# Wrong use for compound



## Epoxy Pro (Oct 7, 2012)

Our 4th exterior job where joint compound was used as a wood filler. Gee why is my paint peeling after only a few months? 

Went from a simple scrape job to now removing paint and compound then filling it with the proper stuff. Oh yeah,

When you run out of hardener for wood bondo, do not just apply whats left. Uncured bondo sucks to remove. Soft but very sticky.


----------



## Gough (Nov 24, 2010)

cdpainting said:


> Our 4th exterior job where joint compound was used as a wood filler. Gee why is my paint peeling after only a few months?
> 
> Went from a simple scrape job to now removing paint and compound then filling it with the proper stuff. Oh yeah,
> 
> When you run out of hardener for wood bondo, do not just apply whats left. Uncured bondo sucks to remove. Soft but very sticky.

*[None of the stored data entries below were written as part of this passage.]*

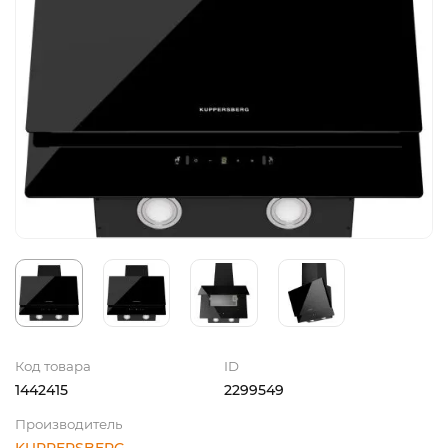
Код товара
ID
1442415
2299549
Производитель
KUPPERSBERG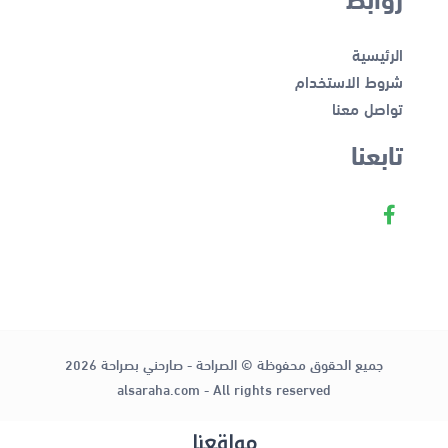
الرئيسية
شروط الاستخدام
تواصل معنا
تابعنا
جميع الحقوق محفوظة © الصراحة - صارحني بصراحة 2026
alsaraha.com - All rights reserved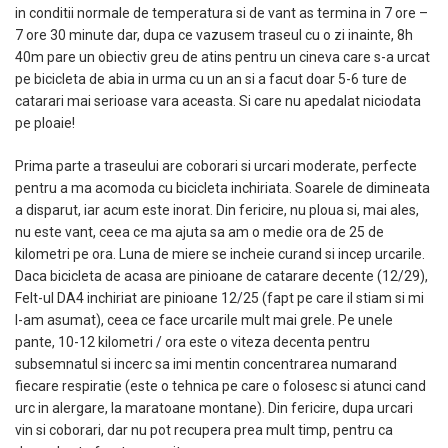
in conditii normale de temperatura si de vant as termina in 7 ore –
7 ore 30 minute dar, dupa ce vazusem traseul cu o zi inainte, 8h
40m pare un obiectiv greu de atins pentru un cineva care s-a urcat
pe bicicleta de abia in urma cu un an si a facut doar 5-6 ture de
catarari mai serioase vara aceasta. Si care nu apedalat niciodata
pe ploaie!
Prima parte a traseului are coborari si urcari moderate, perfecte
pentru a ma acomoda cu bicicleta inchiriata. Soarele de dimineata
a disparut, iar acum este inorat. Din fericire, nu ploua si, mai ales,
nu este vant, ceea ce ma ajuta sa am o medie ora de 25 de
kilometri pe ora. Luna de miere se incheie curand si incep urcarile.
Daca bicicleta de acasa are pinioane de catarare decente (12/29),
Felt-ul DA4 inchiriat are pinioane 12/25 (fapt pe care il stiam si mi
l-am asumat), ceea ce face urcarile mult mai grele. Pe unele
pante, 10-12 kilometri / ora este o viteza decenta pentru
subsemnatul si incerc sa imi mentin concentrarea numarand
fiecare respiratie (este o tehnica pe care o folosesc si atunci cand
urc in alergare, la maratoane montane). Din fericire, dupa urcari
vin si coborari, dar nu pot recupera prea mult timp, pentru ca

What, some painter took a shortcut?? Color me shocked.

I remember reading about a steeplejack here in the states who was repainting a church. In the SOW was repairing and re-gilding the finial on the spire. When he set his rigging and reached the top of be spire, he found that the previous painter had also taken a shortcut. He had just trashed the finial, replaced it with a grapefruit, and spray painted it gold.


----------



## daArch (Mar 15, 2008)

Gough said:


> What, some painter took a shortcut?? Color me shocked.
> 
> I remember reading about a steeplejack here in the states who was repainting a church. In the SOW was repairing and re-gilding the finial on the spire. When he set his rigging and reached the top of be spire, he found that the previous painter had also taken a shortcut. He had just trashed the finial, replaced it with a grapefruit, and spray painted it gold.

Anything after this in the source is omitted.